Bocker, H. T., Heinrich, T., Liebmann, L., Hennings, J. C., Seemann, E., Gerth, M., et al. (2018). The Na+/H+ exchanger Nhe1 modulates network excitability via GABA release. Cerebral Cortex, (in press). doi:10.1093/cercor/bhy308.


Cite as: http://hdl.handle.net/21.11116/0000-0002-AF9A-C
Abstract
Brain functions are extremely sensitive to pH changes because of the pH-dependence of proteins involved in neuronal excitability and synaptic transmission. Here, we show that the Na+/H+ exchanger Nhe1, which uses the Na+ gradient to extrude H+, is expressed at both inhibitory and excitatory presynapses.
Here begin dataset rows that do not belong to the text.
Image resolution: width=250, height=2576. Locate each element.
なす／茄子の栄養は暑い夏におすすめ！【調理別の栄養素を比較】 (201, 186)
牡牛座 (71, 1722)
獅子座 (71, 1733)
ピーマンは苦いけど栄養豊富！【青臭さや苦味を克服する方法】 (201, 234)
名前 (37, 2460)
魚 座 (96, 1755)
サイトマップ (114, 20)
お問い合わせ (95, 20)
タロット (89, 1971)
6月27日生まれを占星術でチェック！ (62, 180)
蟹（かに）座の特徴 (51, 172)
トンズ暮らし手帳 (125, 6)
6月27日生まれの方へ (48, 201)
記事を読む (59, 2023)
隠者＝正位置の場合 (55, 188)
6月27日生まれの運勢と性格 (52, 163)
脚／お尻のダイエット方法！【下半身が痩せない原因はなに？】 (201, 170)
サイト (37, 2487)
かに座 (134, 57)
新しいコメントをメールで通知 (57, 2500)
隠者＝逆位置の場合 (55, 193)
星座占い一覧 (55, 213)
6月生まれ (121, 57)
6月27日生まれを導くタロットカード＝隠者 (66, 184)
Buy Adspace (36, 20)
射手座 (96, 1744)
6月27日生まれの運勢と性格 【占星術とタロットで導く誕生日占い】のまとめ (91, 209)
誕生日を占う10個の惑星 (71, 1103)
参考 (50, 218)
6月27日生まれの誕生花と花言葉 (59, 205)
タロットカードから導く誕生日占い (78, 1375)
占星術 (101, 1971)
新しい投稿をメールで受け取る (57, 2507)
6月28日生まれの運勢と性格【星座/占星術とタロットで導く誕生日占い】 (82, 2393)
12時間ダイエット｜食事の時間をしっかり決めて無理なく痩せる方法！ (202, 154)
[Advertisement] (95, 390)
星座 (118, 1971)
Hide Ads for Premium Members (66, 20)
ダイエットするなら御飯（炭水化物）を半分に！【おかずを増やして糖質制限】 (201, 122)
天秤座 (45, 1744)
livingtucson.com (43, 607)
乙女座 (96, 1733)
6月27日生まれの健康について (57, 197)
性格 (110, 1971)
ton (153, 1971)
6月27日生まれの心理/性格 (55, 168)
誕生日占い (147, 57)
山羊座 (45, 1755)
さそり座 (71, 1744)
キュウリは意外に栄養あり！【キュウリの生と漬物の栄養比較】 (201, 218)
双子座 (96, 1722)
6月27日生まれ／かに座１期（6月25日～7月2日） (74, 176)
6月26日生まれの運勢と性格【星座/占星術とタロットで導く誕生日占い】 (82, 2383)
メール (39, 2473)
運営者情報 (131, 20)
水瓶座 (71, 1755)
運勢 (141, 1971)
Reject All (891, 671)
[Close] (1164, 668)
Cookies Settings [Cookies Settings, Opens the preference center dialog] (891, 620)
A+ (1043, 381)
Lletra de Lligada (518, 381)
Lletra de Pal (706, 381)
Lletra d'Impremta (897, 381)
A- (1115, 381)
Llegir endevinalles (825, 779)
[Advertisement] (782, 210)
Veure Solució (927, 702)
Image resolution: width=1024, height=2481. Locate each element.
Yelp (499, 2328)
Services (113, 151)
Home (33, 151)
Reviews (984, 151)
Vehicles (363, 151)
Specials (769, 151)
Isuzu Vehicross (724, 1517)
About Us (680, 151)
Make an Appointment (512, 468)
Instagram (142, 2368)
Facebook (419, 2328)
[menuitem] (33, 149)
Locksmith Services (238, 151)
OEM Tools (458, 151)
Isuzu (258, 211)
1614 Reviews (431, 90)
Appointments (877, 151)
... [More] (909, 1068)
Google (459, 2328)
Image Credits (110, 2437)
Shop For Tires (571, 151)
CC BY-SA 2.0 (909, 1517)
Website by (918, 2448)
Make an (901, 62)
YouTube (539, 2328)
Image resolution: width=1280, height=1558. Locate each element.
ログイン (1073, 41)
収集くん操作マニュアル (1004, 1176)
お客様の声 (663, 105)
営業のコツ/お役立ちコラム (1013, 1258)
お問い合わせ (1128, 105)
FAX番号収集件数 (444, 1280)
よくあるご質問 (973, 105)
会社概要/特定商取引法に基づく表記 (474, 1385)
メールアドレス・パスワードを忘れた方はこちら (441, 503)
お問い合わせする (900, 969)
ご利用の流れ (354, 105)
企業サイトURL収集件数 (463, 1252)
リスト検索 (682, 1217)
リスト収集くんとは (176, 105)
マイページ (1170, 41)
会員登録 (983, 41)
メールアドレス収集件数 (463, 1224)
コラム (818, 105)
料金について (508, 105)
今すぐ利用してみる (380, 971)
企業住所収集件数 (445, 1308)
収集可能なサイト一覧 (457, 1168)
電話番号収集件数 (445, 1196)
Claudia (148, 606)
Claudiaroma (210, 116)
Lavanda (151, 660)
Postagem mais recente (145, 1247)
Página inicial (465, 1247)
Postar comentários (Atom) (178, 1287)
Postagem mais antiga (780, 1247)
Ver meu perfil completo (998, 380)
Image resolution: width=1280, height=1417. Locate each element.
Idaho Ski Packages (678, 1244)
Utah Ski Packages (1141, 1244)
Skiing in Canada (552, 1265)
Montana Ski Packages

We disrupted Nhe1 specifically in mice either in Emx1-positive glutamatergic neurons or in parvalbumin-positive cells, mainly GABAergic interneurons. While Nhe1 disruption in excitatory neurons had no effect on overall network excitability, mice with disruption of Nhe1 in parvalbumin-positive neurons displayed epileptic activity. From our electrophysiological analyses in the CA1 of the hippocampus, we conclude that the disruption in parvalbumin-positive neurons impairs the release of GABA-loaded vesicles, but increases the size of GABA quanta. The latter is most likely an indirect pH-dependent effect, as Nhe1 was not expressed in purified synaptic vesicles itself. Conclusively, our data provide first evidence that Nhe1 affects network excitability via modulation of inhibitory interneurons.